▶ WORK TO COMPLETE: Filter the lines below, keeping each one that holds "Partnership".
****************************************
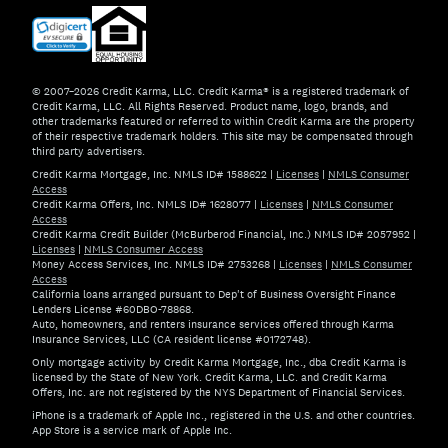
© 2007–2026 Credit Karma, LLC. Credit Karma® is a registered trademark of
Credit Karma, LLC. All Rights Reserved. Product name, logo, brands, and
other trademarks featured or referred to within Credit Karma are the property
of their respective trademark holders. This site may be compensated through
third party advertisers.
Credit Karma Mortgage, Inc. NMLS ID# 1588622
|
Licenses
|
NMLS Consumer
Access
Credit Karma Offers, Inc. NMLS ID# 1628077
|
Licenses
|
NMLS Consumer
Access
Credit Karma Credit Builder (McBurberod Financial, Inc.) NMLS ID# 2057952
|
Licenses
|
NMLS Consumer Access
Money Access Services, Inc. NMLS ID# 2753268
|
Licenses
|
NMLS Consumer
Access
California loans arranged pursuant to Dep't of Business Oversight Finance
Lenders License #60DBO-78868.
Auto, homeowners, and renters insurance services offered through Karma
Insurance Services, LLC (CA resident license #0172748).
Only mortgage activity by Credit Karma Mortgage, Inc., dba Credit Karma is
licensed by the State of New York. Credit Karma, LLC. and Credit Karma
Offers, Inc. are not registered by the NYS Department of Financial Services.
iPhone is a trademark of Apple Inc., registered in the U.S. and other countries.
App Store is a service mark of Apple Inc.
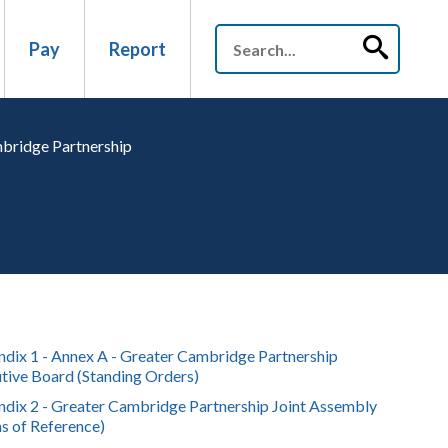
Pay
Report
mbridge Partnership
dix 1 - Annex A - Greater Cambridge Partnership
tive Board (Standing Orders)
dix 2 - Greater Cambridge Partnership Joint Assembly
s of Reference)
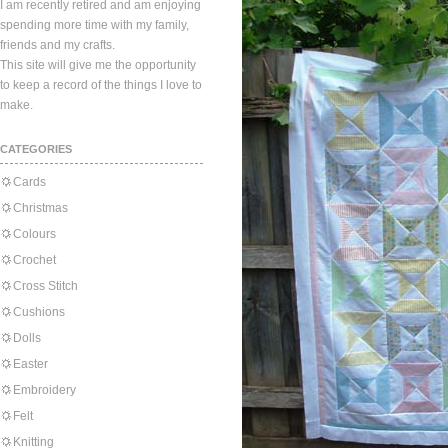
I am recently retired and am enjoying
spending more time with my family,
friends and my crafts.
This site will give me the opportunity
to keep a record of the things I love to
make.
CATEGORIES
Cards
Christmas
Colours
Crochet
Cross Stitch
Cushions
Dolls
Easter
Embroidery
Felt
Knitting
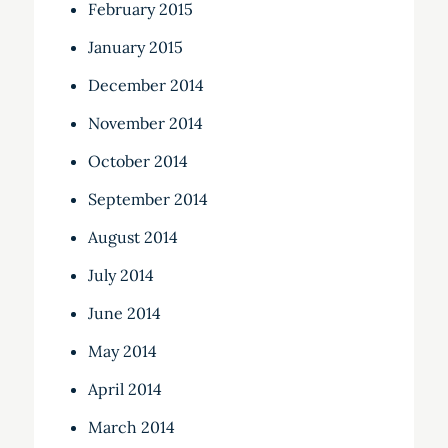
February 2015
January 2015
December 2014
November 2014
October 2014
September 2014
August 2014
July 2014
June 2014
May 2014
April 2014
March 2014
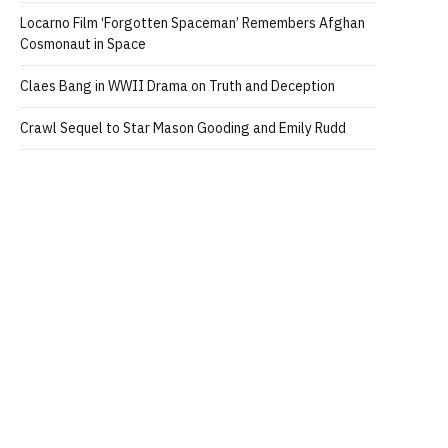
Locarno Film ‘Forgotten Spaceman’ Remembers Afghan
Cosmonaut in Space
Claes Bang in WWII Drama on Truth and Deception
Crawl Sequel to Star Mason Gooding and Emily Rudd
****************************************
▶ YOUR RESPONSE:
mbridge Partnership
dix 1 - Annex A - Greater Cambridge Partnership
dix 2 - Greater Cambridge Partnership Joint Assembly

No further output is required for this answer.